PROBLEM STATEMENT
Whenever a line below includes the word "during", copy that line.

Transcribed page contents
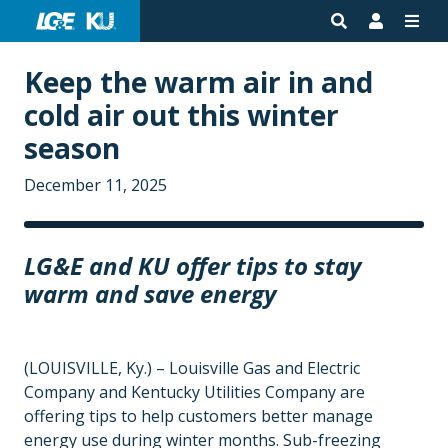
Keep the warm air in and
cold air out this winter
season
December 11, 2025
LG&E and KU offer tips to stay
warm and save energy
(LOUISVILLE, Ky.) – Louisville Gas and Electric
Company and Kentucky Utilities Company are
offering tips to help customers better manage
energy use during winter months. Sub-freezing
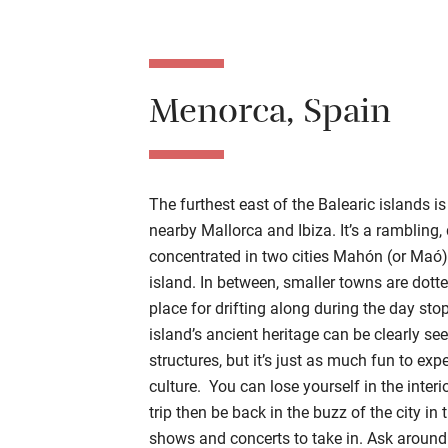
Menorca, Spain
The furthest east of the Balearic islands is
nearby Mallorca and Ibiza. It’s a rambling,
concentrated in two cities Mahón (or Maó) 
island. In between, smaller towns are dotte
place for drifting along during the day sto
island’s ancient heritage can be clearly s
structures, but it’s just as much fun to ex
culture. You can lose yourself in the interi
trip then be back in the buzz of the city in
shows and concerts to take in. Ask around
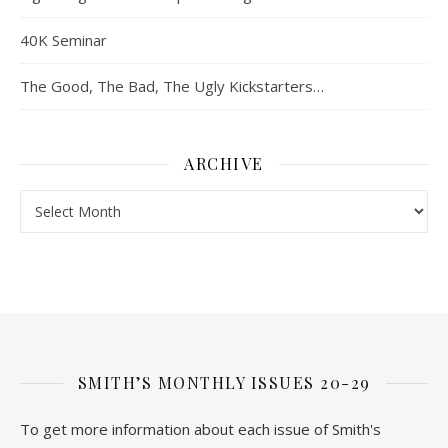
40K Seminar
The Good, The Bad, The Ugly Kickstarters…
ARCHIVE
Archive
SMITH’S MONTHLY ISSUES 20-29
To get more information about each issue of Smith's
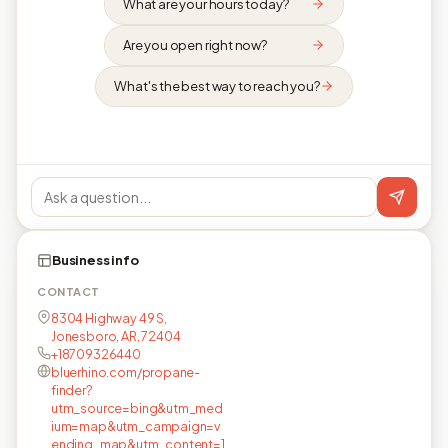
What are your hours today?
Are you open right now?
What's the best way to reach you?
Business info
CONTACT
8304 Highway 49 S,
Jonesboro, AR, 72404
+18709326440
bluerhino.com/propane-
finder?
utm_source=bing&utm_med
ium=map&utm_campaign=v
ending_map&utm_content=1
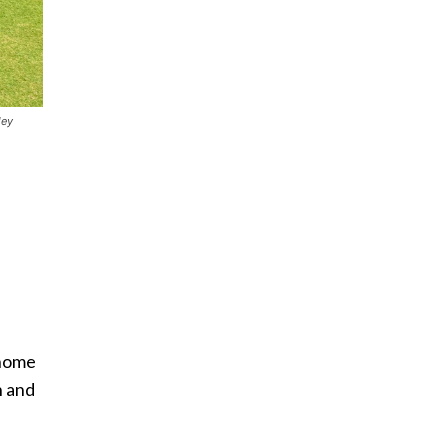
ley
 home
n and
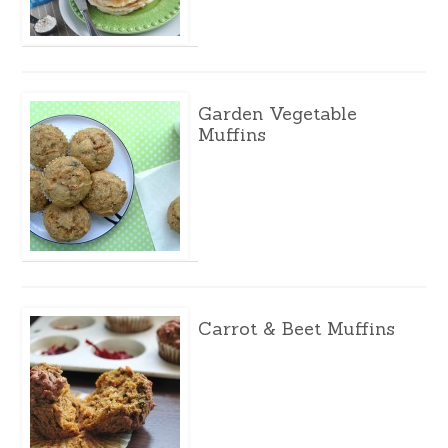
Garden Vegetable
Muffins
Carrot & Beet Muffins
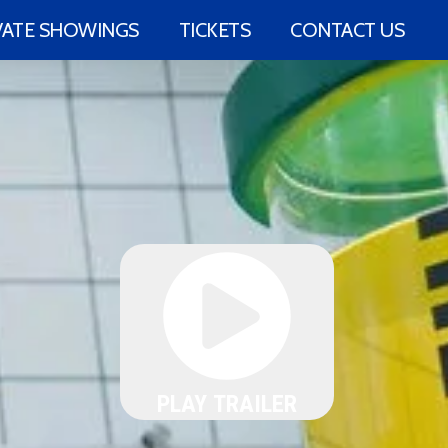
VATE SHOWINGS
TICKETS
CONTACT US
PLAY TRAILER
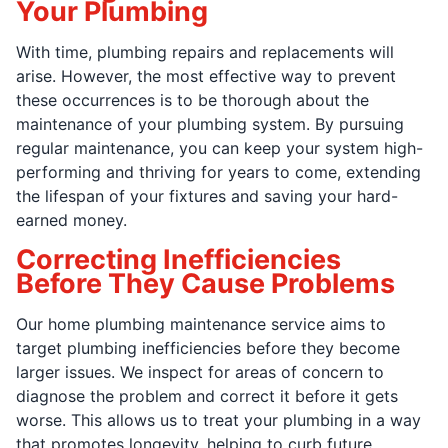
Your Plumbing
With time, plumbing repairs and replacements will
arise. However, the most effective way to prevent
these occurrences is to be thorough about the
maintenance of your plumbing system. By pursuing
regular maintenance, you can keep your system high-
performing and thriving for years to come, extending
the lifespan of your fixtures and saving your hard-
earned money.
Correcting Inefficiencies
Before They Cause Problems
Our home plumbing maintenance service aims to
target plumbing inefficiencies before they become
larger issues. We inspect for areas of concern to
diagnose the problem and correct it before it gets
worse. This allows us to treat your plumbing in a way
that promotes longevity, helping to curb future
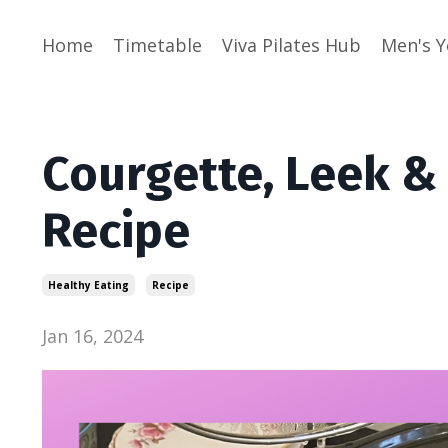
Home
Timetable
Viva Pilates Hub
Men's 
Courgette, Leek &
Recipe
Healthy Eating
Recipe
Jan 16, 2024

THE COMPLETED TASK
energy use during winter months. Sub-freezing
place for drifting along during the day sto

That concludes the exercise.